[Data excerpts]

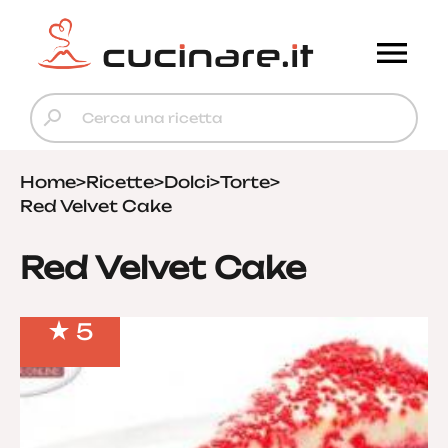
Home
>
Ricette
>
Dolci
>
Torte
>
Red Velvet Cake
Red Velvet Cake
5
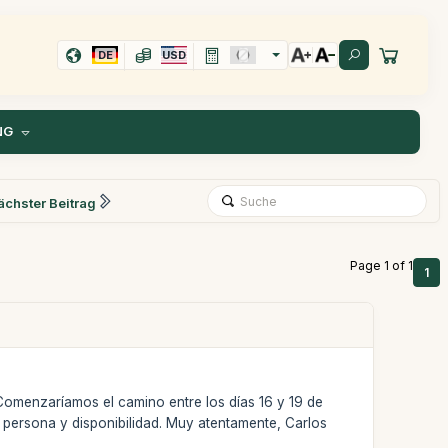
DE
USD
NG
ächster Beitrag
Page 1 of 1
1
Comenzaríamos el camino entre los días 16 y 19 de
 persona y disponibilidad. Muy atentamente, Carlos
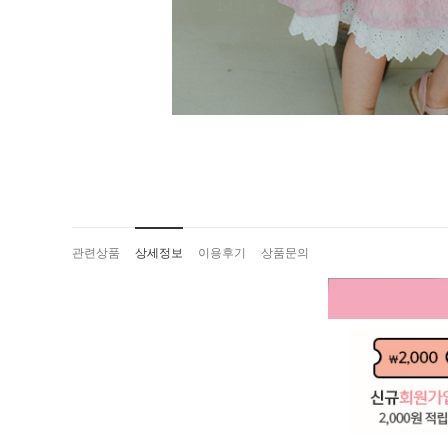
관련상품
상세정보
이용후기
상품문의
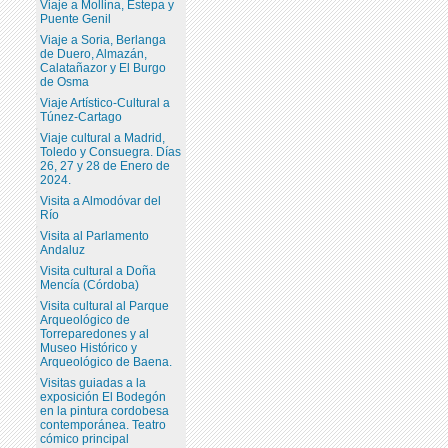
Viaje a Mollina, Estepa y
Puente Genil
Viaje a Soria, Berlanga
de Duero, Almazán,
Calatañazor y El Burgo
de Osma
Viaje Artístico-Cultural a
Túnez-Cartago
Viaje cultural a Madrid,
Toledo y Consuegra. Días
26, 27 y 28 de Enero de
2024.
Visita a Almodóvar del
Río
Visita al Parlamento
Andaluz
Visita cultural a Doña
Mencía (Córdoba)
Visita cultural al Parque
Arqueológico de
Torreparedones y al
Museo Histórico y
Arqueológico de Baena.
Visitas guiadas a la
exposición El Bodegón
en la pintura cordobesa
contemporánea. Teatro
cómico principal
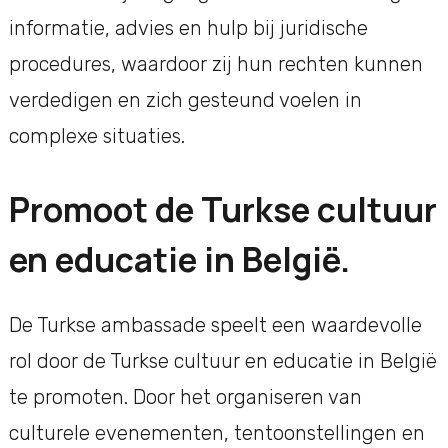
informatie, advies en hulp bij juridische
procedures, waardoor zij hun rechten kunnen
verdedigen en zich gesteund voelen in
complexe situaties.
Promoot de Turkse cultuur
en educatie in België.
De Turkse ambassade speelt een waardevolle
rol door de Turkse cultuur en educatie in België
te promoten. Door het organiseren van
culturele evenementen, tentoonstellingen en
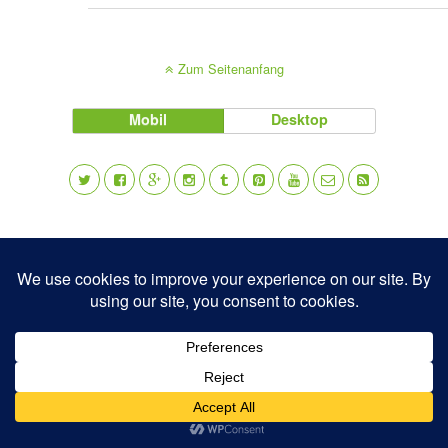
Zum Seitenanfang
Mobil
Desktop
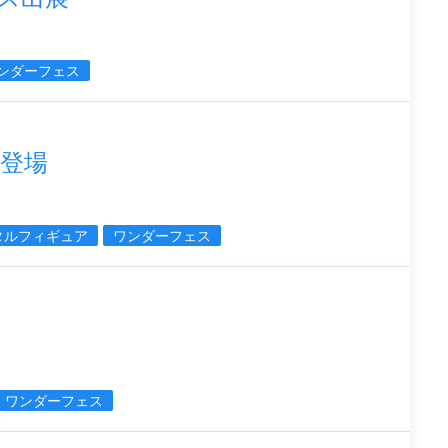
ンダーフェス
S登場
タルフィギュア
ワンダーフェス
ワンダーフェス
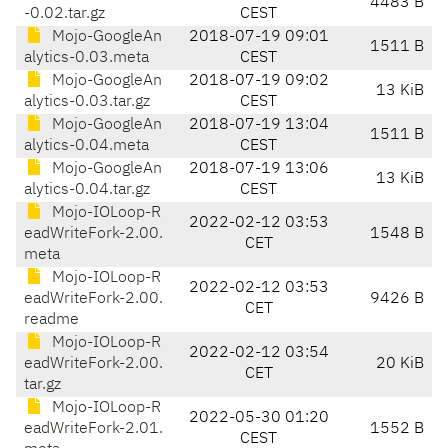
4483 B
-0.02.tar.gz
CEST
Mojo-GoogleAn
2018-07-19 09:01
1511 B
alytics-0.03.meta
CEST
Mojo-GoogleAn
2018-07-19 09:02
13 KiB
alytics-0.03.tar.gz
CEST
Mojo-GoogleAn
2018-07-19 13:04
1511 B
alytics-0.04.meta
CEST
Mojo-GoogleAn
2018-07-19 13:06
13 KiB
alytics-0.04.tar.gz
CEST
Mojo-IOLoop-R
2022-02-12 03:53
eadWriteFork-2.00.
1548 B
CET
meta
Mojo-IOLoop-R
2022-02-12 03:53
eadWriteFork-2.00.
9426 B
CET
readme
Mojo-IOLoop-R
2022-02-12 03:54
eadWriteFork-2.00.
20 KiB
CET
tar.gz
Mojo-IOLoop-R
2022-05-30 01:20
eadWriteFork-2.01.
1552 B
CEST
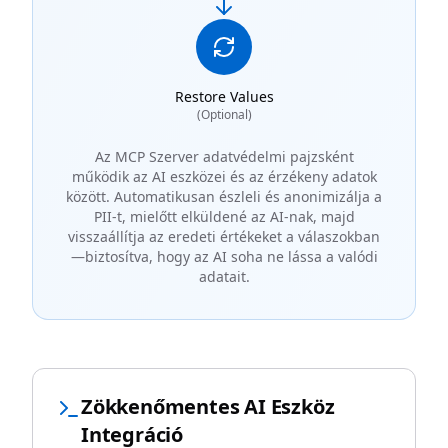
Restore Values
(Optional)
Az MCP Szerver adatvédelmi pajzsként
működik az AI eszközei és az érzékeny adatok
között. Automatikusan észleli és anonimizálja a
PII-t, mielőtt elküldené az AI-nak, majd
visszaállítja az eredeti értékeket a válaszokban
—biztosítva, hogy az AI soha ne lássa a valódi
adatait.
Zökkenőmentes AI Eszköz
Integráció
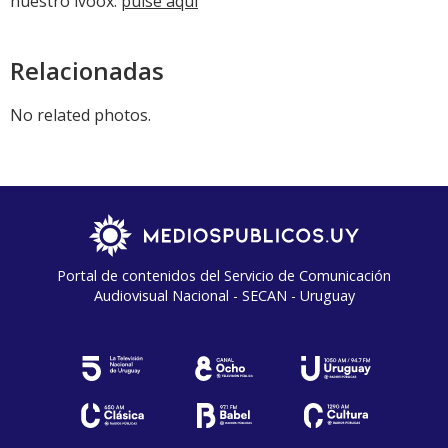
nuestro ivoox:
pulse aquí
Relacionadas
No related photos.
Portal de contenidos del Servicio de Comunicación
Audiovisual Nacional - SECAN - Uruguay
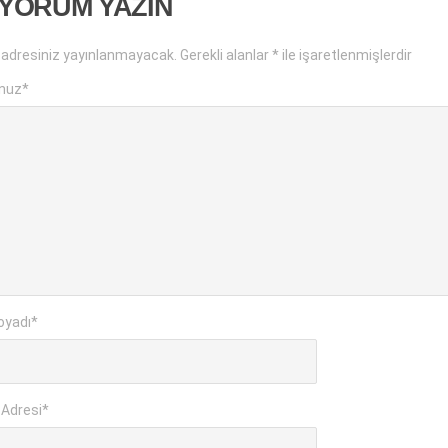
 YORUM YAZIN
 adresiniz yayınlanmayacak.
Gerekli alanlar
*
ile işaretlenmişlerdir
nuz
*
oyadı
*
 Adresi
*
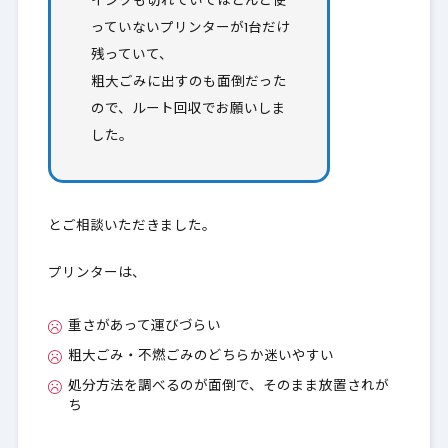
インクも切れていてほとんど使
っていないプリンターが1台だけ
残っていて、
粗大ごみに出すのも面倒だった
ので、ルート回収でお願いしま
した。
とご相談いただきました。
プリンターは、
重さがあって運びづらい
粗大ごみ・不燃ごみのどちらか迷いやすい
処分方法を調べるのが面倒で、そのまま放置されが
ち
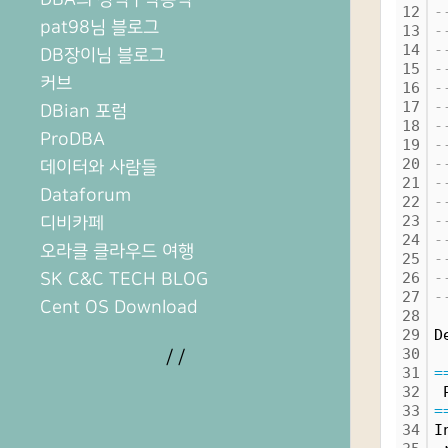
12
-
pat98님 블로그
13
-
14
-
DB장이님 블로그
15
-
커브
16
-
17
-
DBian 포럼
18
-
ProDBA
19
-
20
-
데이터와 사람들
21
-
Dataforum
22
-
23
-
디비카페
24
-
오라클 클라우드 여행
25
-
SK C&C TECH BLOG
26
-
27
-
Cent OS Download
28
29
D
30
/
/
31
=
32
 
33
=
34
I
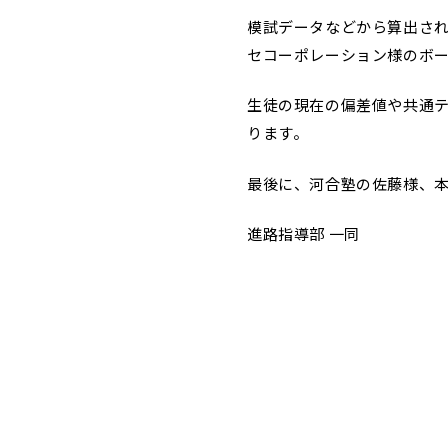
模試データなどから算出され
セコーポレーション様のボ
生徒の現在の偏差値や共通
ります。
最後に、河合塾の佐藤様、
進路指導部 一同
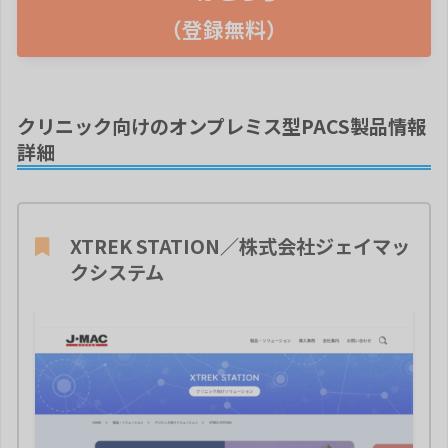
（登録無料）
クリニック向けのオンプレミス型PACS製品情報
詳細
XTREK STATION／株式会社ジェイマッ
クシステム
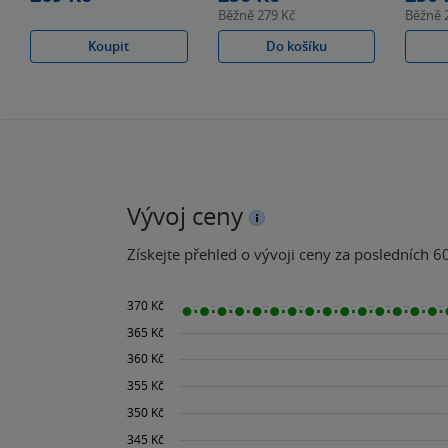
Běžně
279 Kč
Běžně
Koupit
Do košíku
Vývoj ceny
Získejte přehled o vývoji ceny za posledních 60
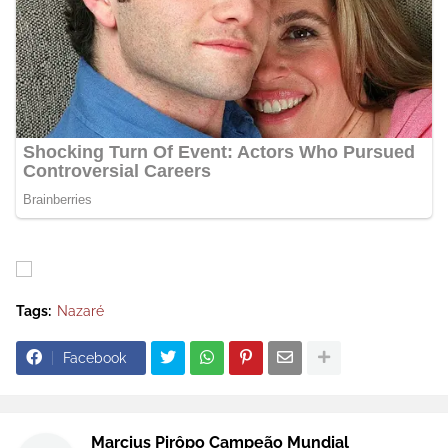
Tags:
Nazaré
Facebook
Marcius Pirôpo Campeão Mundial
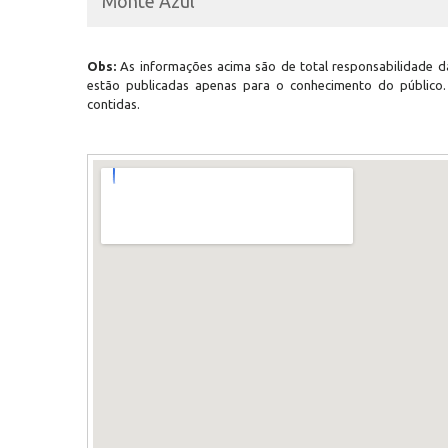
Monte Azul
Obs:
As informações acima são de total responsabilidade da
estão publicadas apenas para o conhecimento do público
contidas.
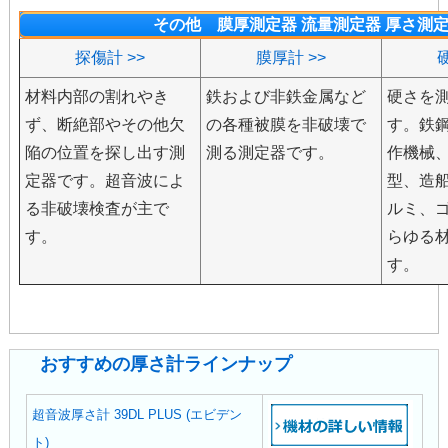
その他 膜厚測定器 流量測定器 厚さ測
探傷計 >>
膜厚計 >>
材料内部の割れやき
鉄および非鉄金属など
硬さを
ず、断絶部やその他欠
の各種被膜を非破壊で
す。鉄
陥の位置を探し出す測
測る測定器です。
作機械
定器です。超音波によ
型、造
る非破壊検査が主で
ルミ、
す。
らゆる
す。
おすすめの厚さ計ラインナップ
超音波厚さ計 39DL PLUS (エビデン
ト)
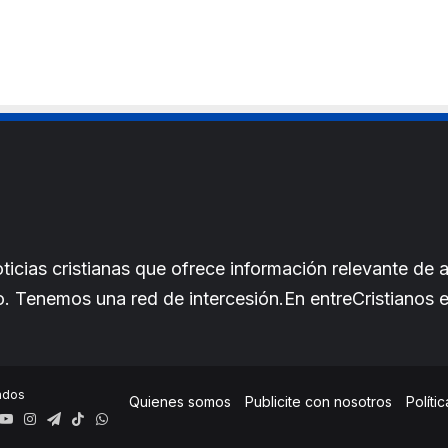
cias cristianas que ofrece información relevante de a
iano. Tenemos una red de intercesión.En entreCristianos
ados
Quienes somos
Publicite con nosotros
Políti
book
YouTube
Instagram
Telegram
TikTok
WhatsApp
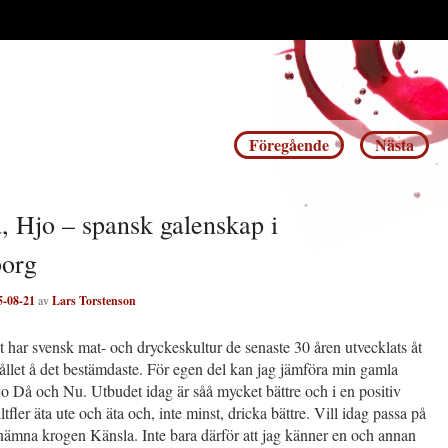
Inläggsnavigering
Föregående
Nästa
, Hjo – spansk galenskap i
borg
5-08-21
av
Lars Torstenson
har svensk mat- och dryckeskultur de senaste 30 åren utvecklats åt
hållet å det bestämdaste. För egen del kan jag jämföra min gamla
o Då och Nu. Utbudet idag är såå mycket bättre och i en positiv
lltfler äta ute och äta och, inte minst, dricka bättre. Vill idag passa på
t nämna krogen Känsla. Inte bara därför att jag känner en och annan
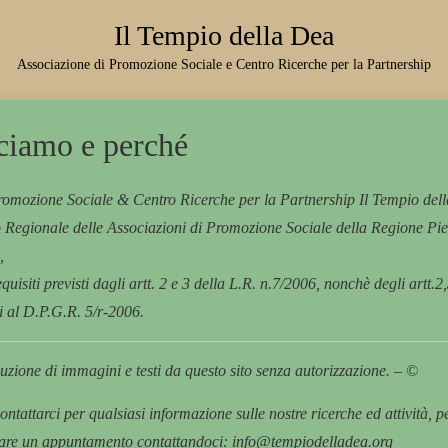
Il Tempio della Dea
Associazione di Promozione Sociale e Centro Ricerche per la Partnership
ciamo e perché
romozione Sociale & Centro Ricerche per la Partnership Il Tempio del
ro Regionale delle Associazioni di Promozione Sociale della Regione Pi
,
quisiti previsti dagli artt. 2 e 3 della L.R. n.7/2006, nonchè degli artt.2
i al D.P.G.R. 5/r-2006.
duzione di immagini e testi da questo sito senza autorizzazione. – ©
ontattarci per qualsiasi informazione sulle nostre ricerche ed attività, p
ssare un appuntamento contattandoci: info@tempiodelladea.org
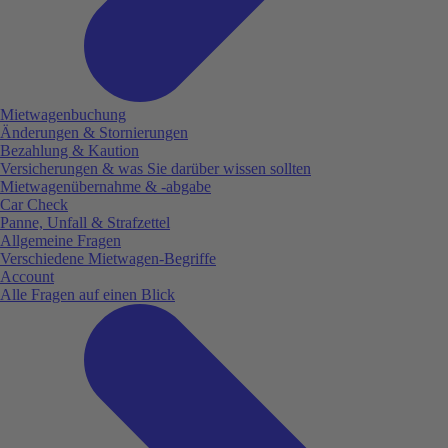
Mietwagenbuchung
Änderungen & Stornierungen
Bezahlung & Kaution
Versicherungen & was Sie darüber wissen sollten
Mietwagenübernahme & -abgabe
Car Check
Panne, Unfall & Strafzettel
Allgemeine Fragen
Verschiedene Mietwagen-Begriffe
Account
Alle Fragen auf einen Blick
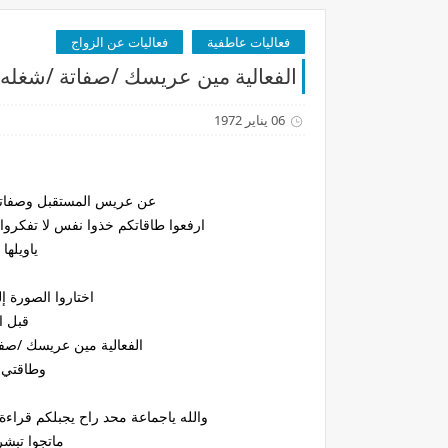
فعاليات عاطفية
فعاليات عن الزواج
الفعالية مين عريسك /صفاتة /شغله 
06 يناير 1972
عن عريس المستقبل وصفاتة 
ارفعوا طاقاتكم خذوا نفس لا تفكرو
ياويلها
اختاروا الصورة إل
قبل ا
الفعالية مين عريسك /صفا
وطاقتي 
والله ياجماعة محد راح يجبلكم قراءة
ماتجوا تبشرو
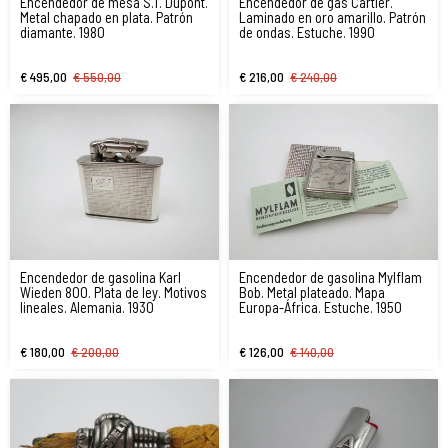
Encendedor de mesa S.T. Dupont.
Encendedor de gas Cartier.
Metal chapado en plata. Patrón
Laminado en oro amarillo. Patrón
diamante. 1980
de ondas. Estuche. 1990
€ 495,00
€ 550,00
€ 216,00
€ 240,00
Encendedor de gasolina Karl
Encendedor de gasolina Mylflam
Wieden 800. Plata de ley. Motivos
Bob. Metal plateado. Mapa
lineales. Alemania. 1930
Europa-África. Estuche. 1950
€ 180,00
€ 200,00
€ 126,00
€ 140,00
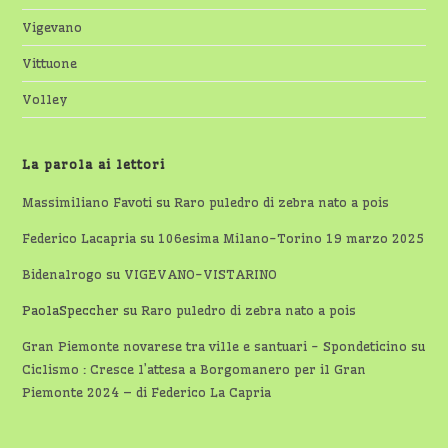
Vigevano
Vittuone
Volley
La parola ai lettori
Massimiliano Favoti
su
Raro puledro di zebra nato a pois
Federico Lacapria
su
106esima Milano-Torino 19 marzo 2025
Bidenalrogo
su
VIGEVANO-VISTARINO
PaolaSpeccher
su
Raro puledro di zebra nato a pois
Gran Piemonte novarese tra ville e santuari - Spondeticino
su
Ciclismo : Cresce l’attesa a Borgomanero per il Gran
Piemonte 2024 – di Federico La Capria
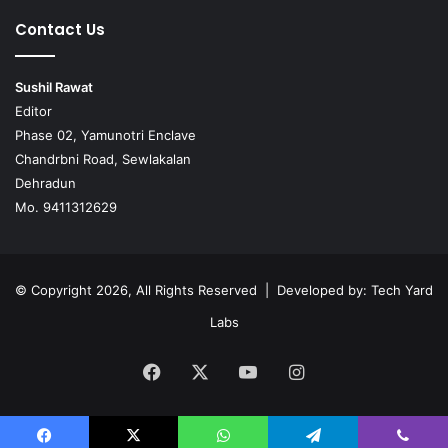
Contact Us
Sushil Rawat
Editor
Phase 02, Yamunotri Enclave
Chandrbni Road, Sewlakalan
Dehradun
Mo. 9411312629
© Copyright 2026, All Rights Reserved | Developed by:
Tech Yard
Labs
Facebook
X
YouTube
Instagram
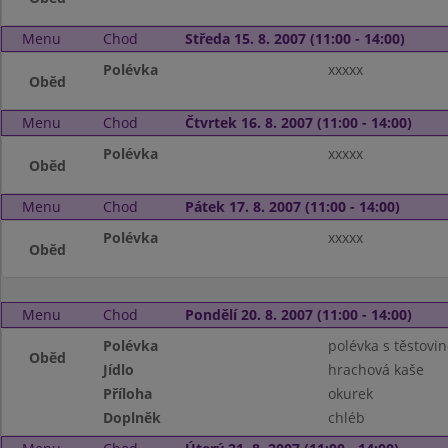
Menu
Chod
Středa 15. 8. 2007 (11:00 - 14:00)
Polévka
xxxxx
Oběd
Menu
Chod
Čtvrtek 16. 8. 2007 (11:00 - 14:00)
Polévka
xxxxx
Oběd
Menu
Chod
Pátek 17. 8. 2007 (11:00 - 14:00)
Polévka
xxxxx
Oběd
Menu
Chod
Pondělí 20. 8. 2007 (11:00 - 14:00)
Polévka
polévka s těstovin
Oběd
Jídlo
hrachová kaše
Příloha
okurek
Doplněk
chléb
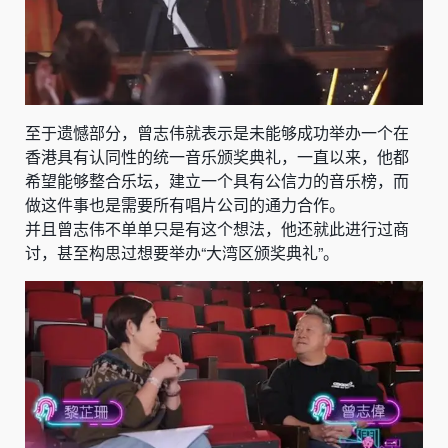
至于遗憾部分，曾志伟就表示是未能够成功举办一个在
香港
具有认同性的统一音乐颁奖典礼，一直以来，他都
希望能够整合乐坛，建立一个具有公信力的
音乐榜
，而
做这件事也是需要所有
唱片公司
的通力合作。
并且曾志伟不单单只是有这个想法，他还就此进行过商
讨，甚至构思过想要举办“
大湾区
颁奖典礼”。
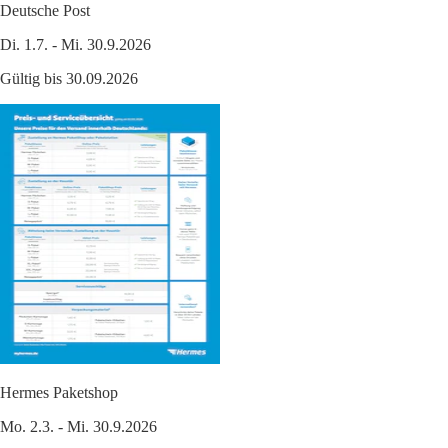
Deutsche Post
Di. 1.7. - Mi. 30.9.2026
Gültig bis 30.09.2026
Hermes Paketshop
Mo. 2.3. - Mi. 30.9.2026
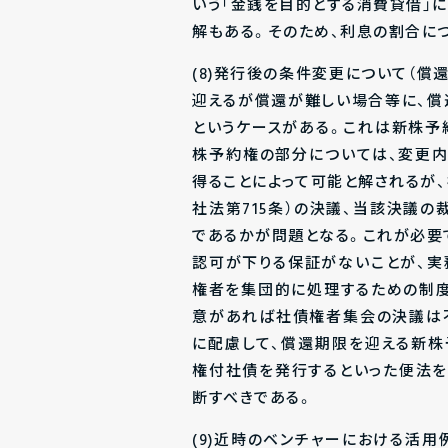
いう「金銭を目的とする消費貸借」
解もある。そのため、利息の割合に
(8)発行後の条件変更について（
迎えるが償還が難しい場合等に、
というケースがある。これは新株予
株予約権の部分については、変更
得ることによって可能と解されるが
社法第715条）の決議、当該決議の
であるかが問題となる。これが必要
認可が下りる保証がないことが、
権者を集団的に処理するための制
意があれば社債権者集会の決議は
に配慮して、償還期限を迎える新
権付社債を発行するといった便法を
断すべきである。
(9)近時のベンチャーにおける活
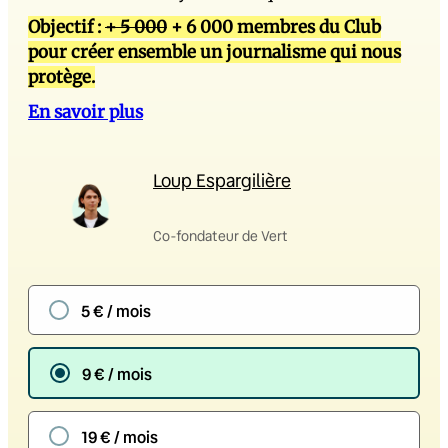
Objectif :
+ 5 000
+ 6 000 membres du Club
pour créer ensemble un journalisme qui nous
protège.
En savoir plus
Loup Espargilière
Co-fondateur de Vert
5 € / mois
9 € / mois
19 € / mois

[/Data excerpts]

▸ About this exercise: Check each line of the data above for the string "België", and copy the ones that have it.

▸ Completed exercise:
en educatie in België.
rol door de Turkse cultuur en educatie in België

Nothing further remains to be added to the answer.